(RECORDED INFORMATION begins)

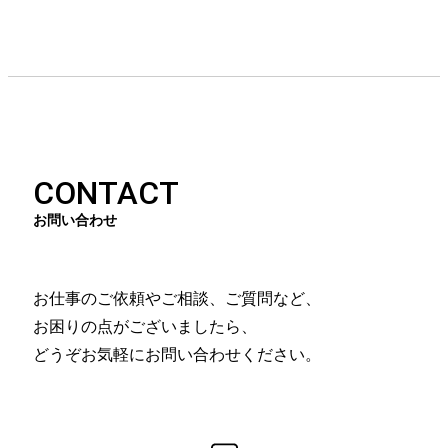
CONTACT
お問い合わせ
お仕事のご依頼やご相談、ご質問など、
お困りの点がございましたら、
どうぞお気軽にお問い合わせください。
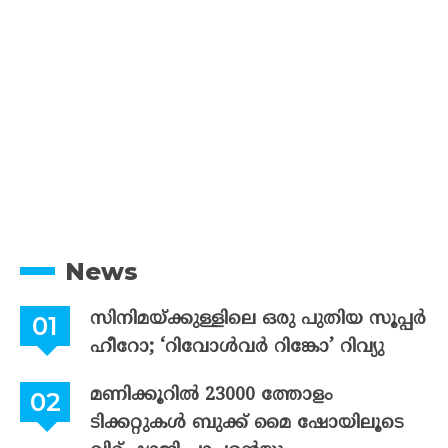
News
സിനിമയ്ക്കുള്ളിലെ ഒരു പുതിയ സൂപ്പർ
ഹീറോ; ‘റിവോൾവർ റിങ്കോ’ റിവ്യു
മണിക്കൂറിൽ 23000 ത്തോളം
ടിക്കറ്റുകൾ ബുക്ക് മൈ ഷോയിലൂടെ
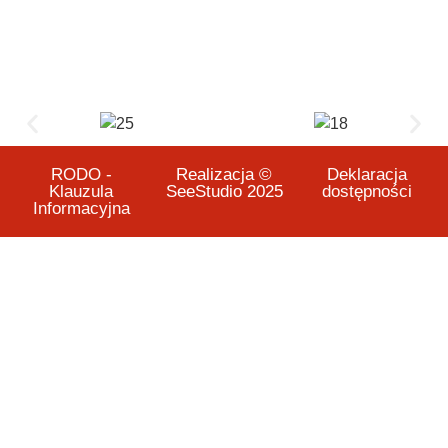
RODO -
Realizacja ©
Deklaracja
Klauzula
SeeStudio 2025
dostępności
Informacyjna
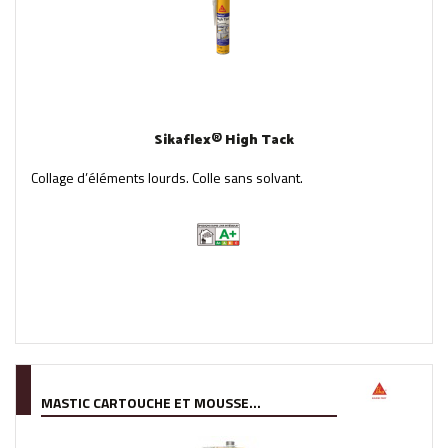
Sikaflex® High Tack
Collage d’éléments lourds. Colle sans solvant.
MASTIC CARTOUCHE ET MOUSSE...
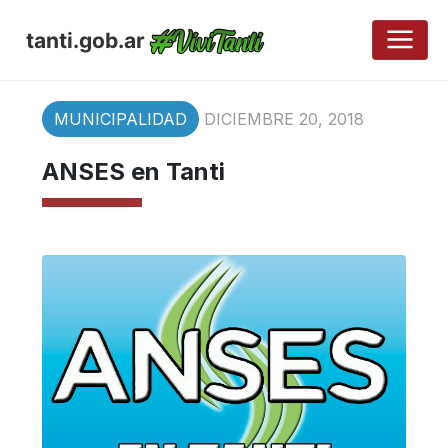
tanti.gob.ar
MUNICIPALIDAD
DICIEMBRE 20, 2018
ANSES en Tanti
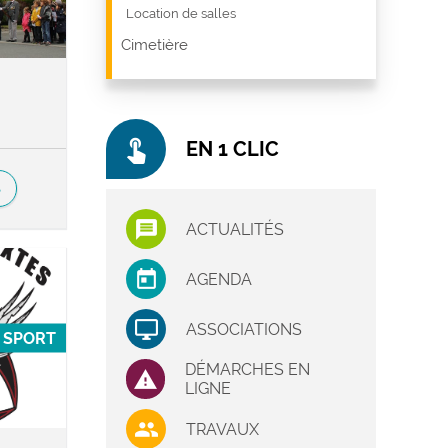
Location de salles
Cimetière
touch_app
EN 1 CLIC
S
ACTUALITÉS
AGENDA
ASSOCIATIONS
SPORT
DÉMARCHES EN
LIGNE
TRAVAUX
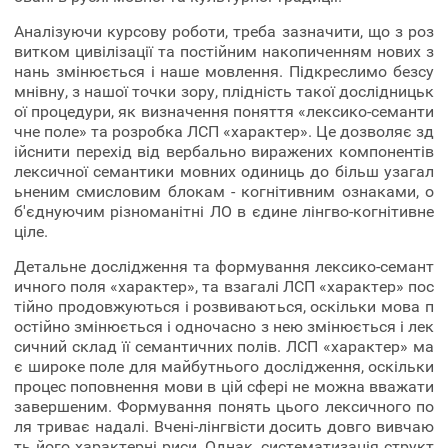
Аналізуючи курсову роботи, треба зазначити, що з роз
витком цивілізації та постійним накопиченням нових з
нань змінюється і наше мовлення. Підкреслимо безсу
мнівну, з нашої точки зору, плідність такої дослідницьк
ої процедури, як визначення поняття «лексико-семанти
чне поле» та розробка ЛСП «характер». Це дозволяє зд
ійснити перехід від вербально виражених компонентів
лексичної семантики мовних одиниць до більш узагал
ьненим смисловим блокам - когнітивним ознаками, о
б'єднуючим різноманітні ЛО в єдине лінгво-когнітивне
ціле.
Детальне дослідження та формування лексико-семант
ичного поля «характер», та взагалі ЛСП «характер» пос
тійно продовжуються і розвиваються, оскільки мова п
остійно змінюється і одночасно з нею змінюється і лек
сичний склад її семантичних полів. ЛСП «характер» ма
є широке поле для майбутнього дослідження, оскільки
процес поповнення мови в цій сфері не можна вважати
завершеним. Формування понять цього лексичного по
ля триває надалі. Вчені-лінгвісти досить довго вивчаю
ть його характерні риси. Однак, систематизація структ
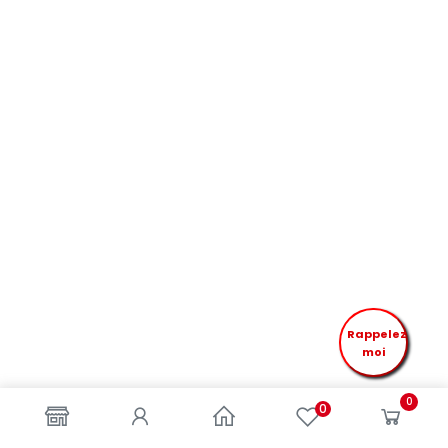
Rappelez
moi
0
0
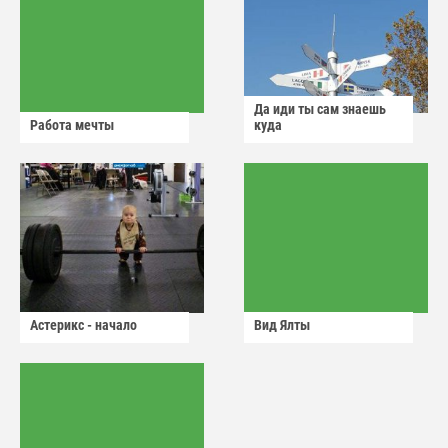
Да иди ты сам знаешь
Работа мечты
куда
Астерикс - начало
Вид Ялты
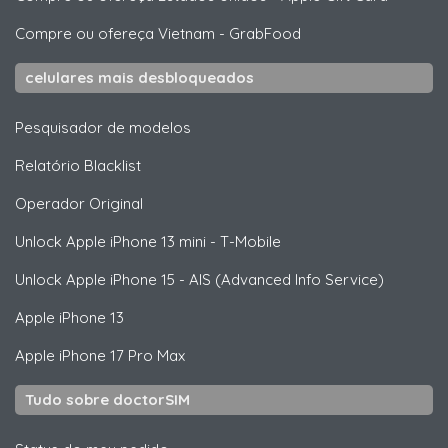
Compre ou ofereça Vietnam
-
GrabFood
celulares mais desbloqueados
Pesquisador de modelos
Relatório Blacklist
Operador Original
Unlock
Apple
iPhone 13 mini - T-Mobile
Unlock
Apple
iPhone 15 - AIS (Advanced Info Service)
Apple
iPhone 13
Apple
iPhone 17 Pro Max
Tudo sobre doctorSIM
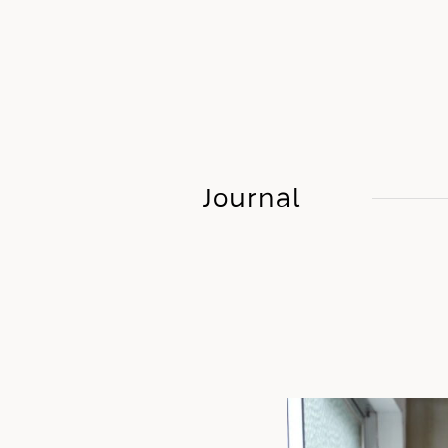
Journal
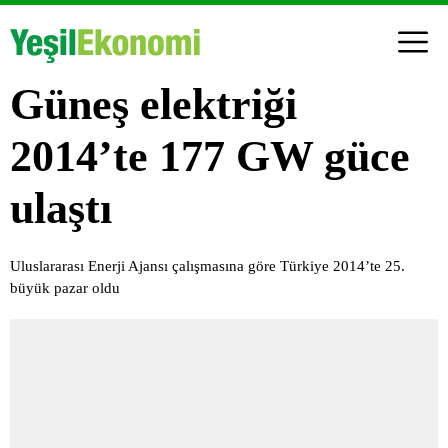
Güneş elektriği
2014’te 177 GW güce
ulaştı
Uluslararası Enerji Ajansı çalışmasına göre Türkiye 2014’te 25.
büyük pazar oldu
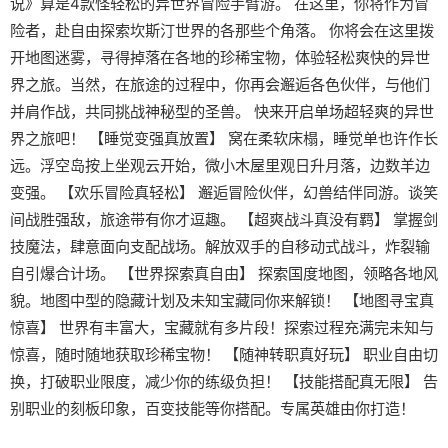
说》算是4款怪轻松的异世界冒险手臂游。 在这里，你将作为冒
险者，赴自由探索坎斯汀世界的各那些个角落。 你将会在这里拨
开地图迷雾，寻得掉落在各地的珍稀宝物，体验轻松爽快的异世
界之旅。当然，在旅途的过程中，你再会邂逅各色伙伴，与他们
并肩作战，共同挑战神秘型的圣兽。 快来开启单场超轻爽的异世
界之旅吧！ 【睡觉变强真放置】 窝在柔软床榻，睡觉单也许作长
远。浮空岛按上坐观云开始，微小木屋里观日升月落，边数羊边
变强。 【欢乐冒险真轻松】 邂逅冒险伙伴，幻兽结伴同游。谈笑
间战胜强敌，旅途带有你才逗趣。 【超爽战斗真没有羁】 掌握剑
技魔法，肆意面向支配战场。解放双手的自移动式战斗，炸裂输
自引爆合计场。 【世界探索真自由】 探索国度地图，领略各地风
貌。地图中型的隐藏计划及未知宝藏同你来解锁！ 【地图寻宝真
惊喜】 世界有丰富大，宝藏就有多片段！探索过程充满完未知与
惊喜，随时随地获取珍稀宝物！ 【随神转职真好玩】 职业自由切
换，打破职业限度，减少你的练级负担！ 【技能搭配真无限】 告
别职业的刻板印象，百变技能等你搭配。专属英雄由你打造！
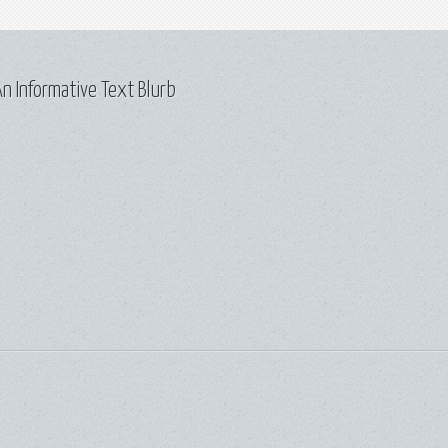
n Informative Text Blurb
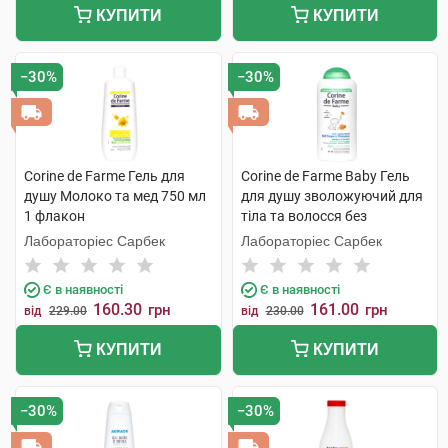
КУПИТИ
КУПИТИ
−30%
−30%
Corine de Farme Гель для
Corine de Farme Baby Гель
душу Молоко та мед 750 мл
для душу зволожуючий для
1 флакон
тіла та волосся без
сульфатів 250 мл 1 флакон
Лабораторіес Сарбек
Лабораторіес Сарбек
Є в наявності
Є в наявності
160.30
161.00
грн
грн
від
229.00
від
230.00
КУПИТИ
КУПИТИ
−30%
−30%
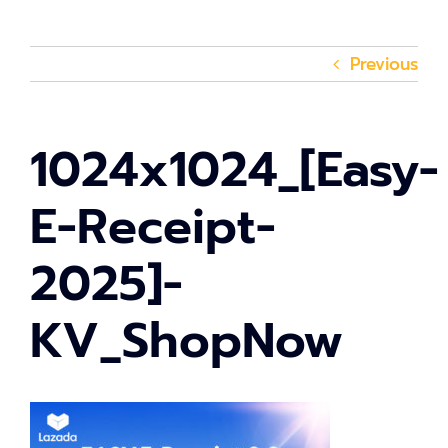
Previous
1024x1024_[Easy-
E-Receipt-
2025]-
KV_ShopNow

(RECORDED INFORMATION ends)

WHAT THE TASK ASKS.
Please return, exactly as written, the lines from the first line of the records above through the line containing "Informacyjna", both included, leaving out any pictures.

RESPONSE.
CONTACT
お問い合わせ
お仕事のご依頼やご相談、ご質問など、
お困りの点がございましたら、
どうぞお気軽にお問い合わせください。
News
സിനിമയ്ക്കുള്ളിലെ ഒരു പുതിയ സൂപ്പർ
ഹീറോ; ‘റിവോൾവർ റിങ്കോ’ റിവ്യു
മണിക്കൂറിൽ 23000 ത്തോളം
ടിക്കറ്റുകൾ ബുക്ക് മൈ ഷോയിലൂടെ
RODO -
Realizacja ©
Deklaracja
Klauzula
SeeStudio 2025
dostępności
Informacyjna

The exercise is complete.